Thanks @GeorgeMac for the PR. Your test case using synctest to reproduce the issue is super helpful ❤️

Although I wonder if we need the whole idlePool to solve the leaking issue. I understand about the age based connections and currently we constantly drain and refill the pool because it's just channel and no orders are maintained. Still I think this seems bit too much complexity for the fixing the leaking issue.

I quickly tried simple fix

Adding a closed flag

type clickhouse struct {
	opt    *Options
	idle   chan nativeTransport
	open   chan struct{}
	exit   chan struct{}
	closed atomic.Bool
	connID int64
}

And blocking on c.exit <- struct{}{} without any default case.

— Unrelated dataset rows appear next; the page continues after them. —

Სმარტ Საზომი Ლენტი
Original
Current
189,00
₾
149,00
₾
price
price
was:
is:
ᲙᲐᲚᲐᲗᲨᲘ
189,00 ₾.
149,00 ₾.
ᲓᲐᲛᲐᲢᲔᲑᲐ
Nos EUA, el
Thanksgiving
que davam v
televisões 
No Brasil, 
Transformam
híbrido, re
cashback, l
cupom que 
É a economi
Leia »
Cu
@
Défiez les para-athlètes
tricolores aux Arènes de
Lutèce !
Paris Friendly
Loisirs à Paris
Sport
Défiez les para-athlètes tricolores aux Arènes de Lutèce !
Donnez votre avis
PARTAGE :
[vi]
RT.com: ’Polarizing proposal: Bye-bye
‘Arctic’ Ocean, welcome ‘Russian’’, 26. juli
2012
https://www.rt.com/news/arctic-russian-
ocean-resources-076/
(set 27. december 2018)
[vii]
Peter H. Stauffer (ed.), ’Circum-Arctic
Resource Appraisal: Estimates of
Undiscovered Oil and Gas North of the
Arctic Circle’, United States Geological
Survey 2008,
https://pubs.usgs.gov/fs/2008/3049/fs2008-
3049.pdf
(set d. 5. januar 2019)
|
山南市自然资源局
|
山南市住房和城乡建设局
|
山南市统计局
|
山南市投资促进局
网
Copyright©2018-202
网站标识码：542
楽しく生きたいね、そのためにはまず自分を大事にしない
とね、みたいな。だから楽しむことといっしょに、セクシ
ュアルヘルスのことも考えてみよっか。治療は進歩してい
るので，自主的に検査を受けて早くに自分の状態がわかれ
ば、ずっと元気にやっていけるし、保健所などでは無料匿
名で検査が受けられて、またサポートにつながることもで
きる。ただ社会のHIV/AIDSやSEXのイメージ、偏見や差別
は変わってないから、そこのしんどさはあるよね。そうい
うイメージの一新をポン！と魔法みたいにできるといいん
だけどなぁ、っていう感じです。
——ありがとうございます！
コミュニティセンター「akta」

func (ch *clickhouse) Close() error {
	if ch.closed.Load() {
		return nil
	}

	for {
		select {
		case conn := <-ch.idle:
			conn.debugf("[close: closing pool]")
			conn.close()
		default:
			ch.exit <- struct{}{}
			ch.closed.Store(true)
			return nil
		}
	}
}

(2) is to wait till the go routine (go conn.startAutoCloseIdleConnections()) is returned without leaking. And your test case seems to be passing just fine. This also avoids multiple calls to Close() to block. What do you think?

I'm curious how bad "not having age based priority queue" is impacting your use cases? Happy to discuss in detail.

GeorgeMac · 2025-10-15T21:28:00Z

@kavirajk we could definitely go after a simpler fix that keeps it more in-line with what is already here if that is preferred 👍

What you proposed works for ensuring that we stop leaking startAutoCloseIdleConnections, which is great 💯

However, one thing to keep in mind here is that is doesn't guarantee to drain the idle pool on shutdown, which leaves the real connections unclosed.

The select there with a default, which receives on the idle channel. is also best-effort and if it doesn't have something in it at that time, then the default clause will run at the send to exit will happen. However, as soon as the exit channel send happens and it synchronizes with the receiver in startAutoCloseIdleConnections, a concurrent call to release() could put another connection in the idle pool in this moment.

Now we have released connections which will never be closed, because the auto close idle routine is gone.

We could go a step further with your proposal there and attempt to drain the idle channel.
However, we need to also be sure that any concurrent calls which release active connectons will not attempt to put those back in the idle pool. We need that guarantee before we do one last drain of the pool.

This is also something I have addressed in my implementation, and I suspect that the existing idle connections counting tests in the tests directory will actually show this is necessary. Because they count open connections on the CH server side, which require all these connections in the idle pool have explicitly had close called on them when drained.

You are right, the ordering by age is not necessary to solve the problem, and I am happy to remove it if it is not favourable. However, I would challenge the decision to use a channel as an idle pool, and would instead suggest we would be better served with a slice and a lock for this. Much like how database/sql.DB manages its connection pool.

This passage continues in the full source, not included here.